> [Problem requirements]: Could you count the lines below that include the word "Board" and give only the number?

> [Information supplied]:
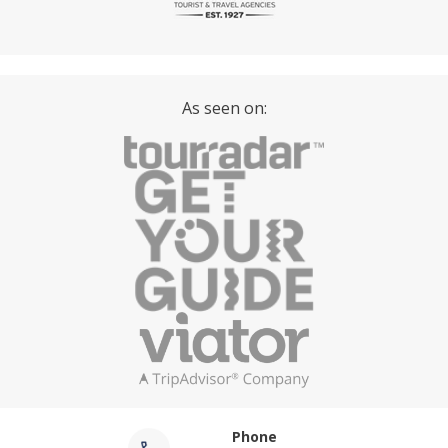
As seen on:
Phone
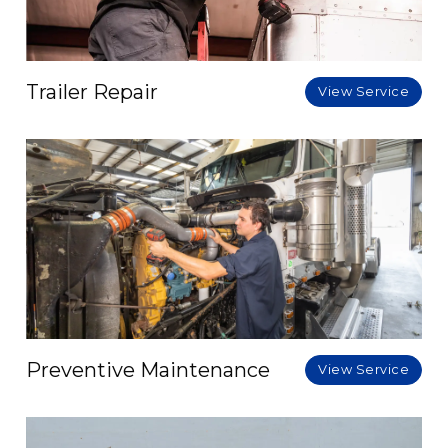
Trailer Repair
View Service
Preventive Maintenance
View Service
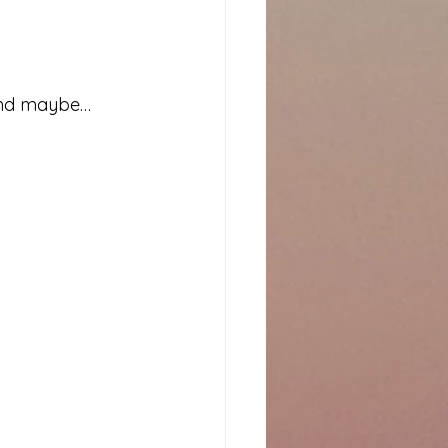
 and maybe… 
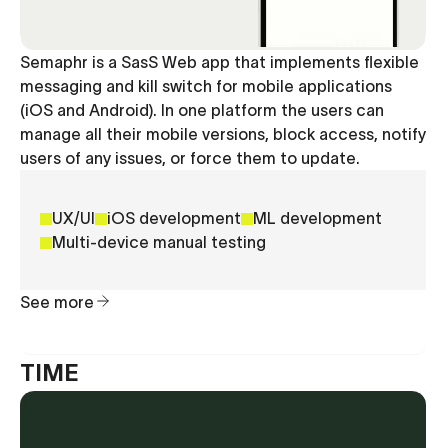
Semaphr is a SasS Web app that implements flexible
messaging and kill switch for mobile applications
(iOS and Android). In one platform the users can
manage all their mobile versions, block access, notify
users of any issues, or force them to update.
UX/UI
iOS development
ML development
Multi-device manual testing
See more
TIME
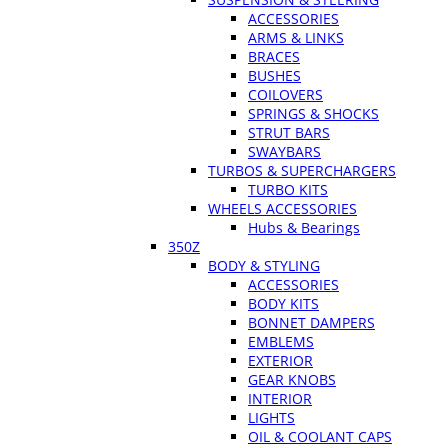
ACCESSORIES
ARMS & LINKS
BRACES
BUSHES
COILOVERS
SPRINGS & SHOCKS
STRUT BARS
SWAYBARS
TURBOS & SUPERCHARGERS
TURBO KITS
WHEELS ACCESSORIES
Hubs & Bearings
350Z
BODY & STYLING
ACCESSORIES
BODY KITS
BONNET DAMPERS
EMBLEMS
EXTERIOR
GEAR KNOBS
INTERIOR
LIGHTS
OIL & COOLANT CAPS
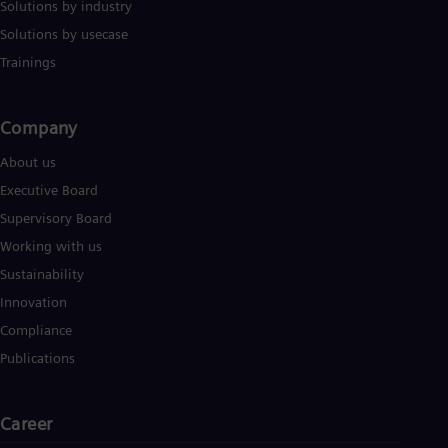
Solutions by industry
Solutions by usecase
Trainings
Company​
About us
Executive Board
Supervisory Board
Working with us
Sustainability
Innovation
Compliance
Publications
Career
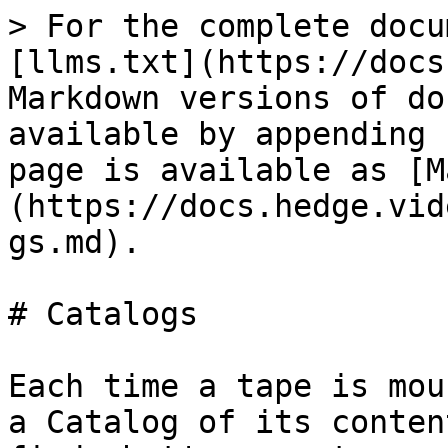
> For the complete docu
[llms.txt](https://docs
Markdown versions of do
available by appending 
page is available as [M
(https://docs.hedge.vid
gs.md).

# Catalogs

Each time a tape is mou
a Catalog of its conten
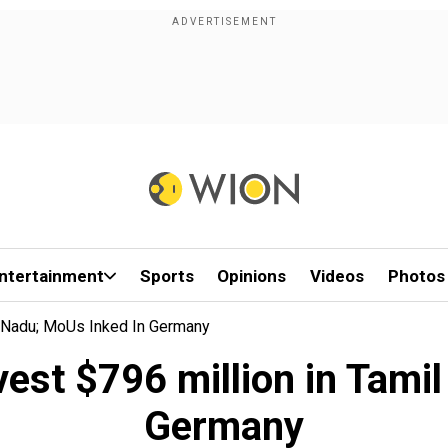
ntertainment
Sports
Opinions
Videos
Photos
l Nadu; MoUs Inked In Germany
vest $796 million in Tami
Germany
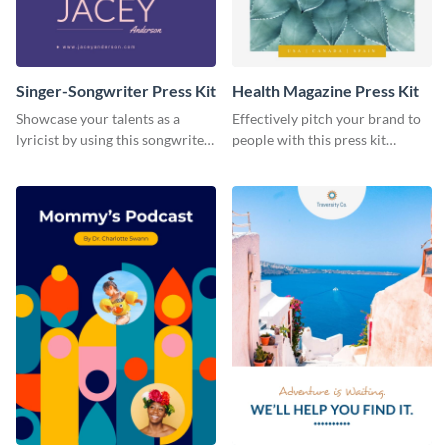
Singer-Songwriter Press Kit
Health Magazine Press Kit
Showcase your talents as a
Effectively pitch your brand to
lyricist by using this songwriter
people with this press kit
press kit template.
template.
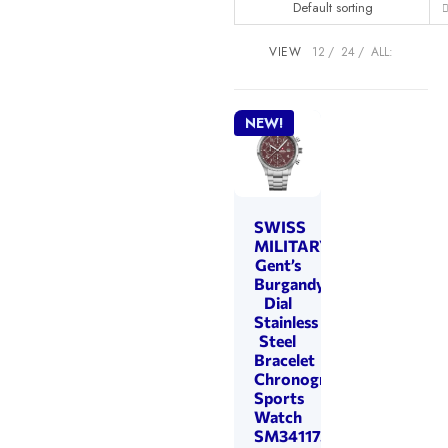
Default sorting
VIEW
12
24
ALL:
NEW!
SWISS
MILITARY
Gent’s
Burgandy
Dial
Stainless
Steel
Bracelet
Chronograph
Sports
Watch
SM34117.04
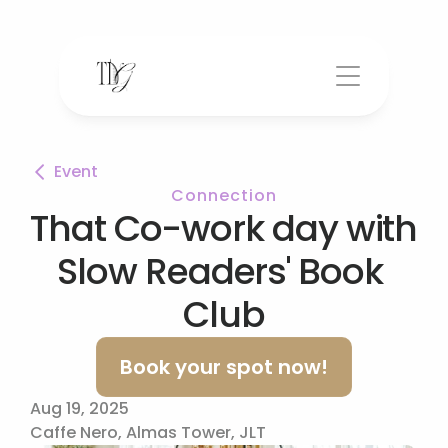
Event
Connection
That Co-work day with 
Slow Readers' Book 
Club
Book your spot now!
Aug 19, 2025
Caffe Nero, Almas Tower, JLT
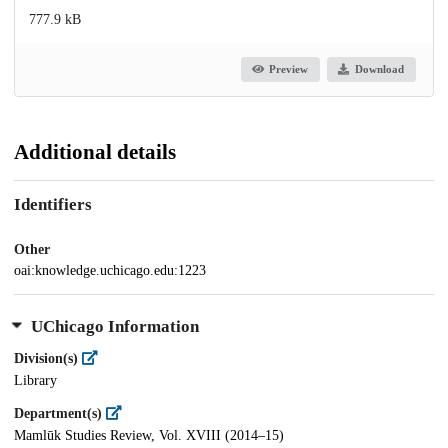
777.9 kB
Preview
Download
Additional details
Identifiers
Other
oai:knowledge.uchicago.edu:1223
UChicago Information
Division(s)
Library
Department(s)
Mamlūk Studies Review, Vol. XVIII (2014–15)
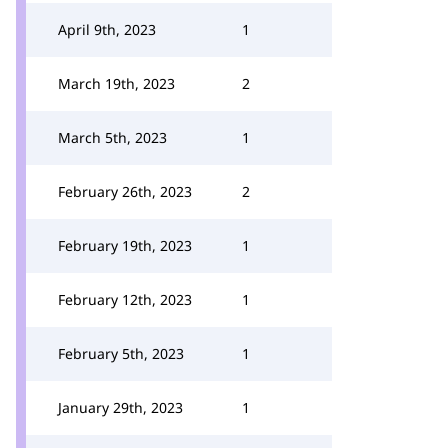
April 9th, 2023
1
March 19th, 2023
2
March 5th, 2023
1
February 26th, 2023
2
February 19th, 2023
1
February 12th, 2023
1
February 5th, 2023
1
January 29th, 2023
1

> [Exercise output]: 2